→ **WHAT TO WORK ON**: Leave the pictures out and return every line below exactly.
====== DATA RECORDS
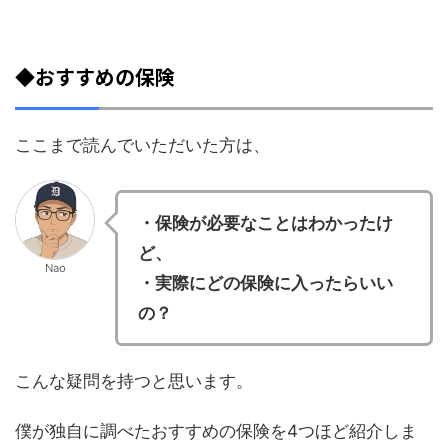
◆おすすめの保険
ここまで読んでいただいた方は、
・保険が必要なことはわかったけ
ど、
Nao
・実際にどの保険に入ったらいい
の？
こんな疑問を持つと思います。
僕が独自に調べたおすすめの保険を4つほど紹介しま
============
→ **REPLY TO THE TASK**:
◆おすすめの保険
ここまで読んでいただいた方は、
・保険が必要なことはわかったけ
ど、
Nao
・実際にどの保険に入ったらいい
の？
こんな疑問を持つと思います。
僕が独自に調べたおすすめの保険を4つほど紹介しま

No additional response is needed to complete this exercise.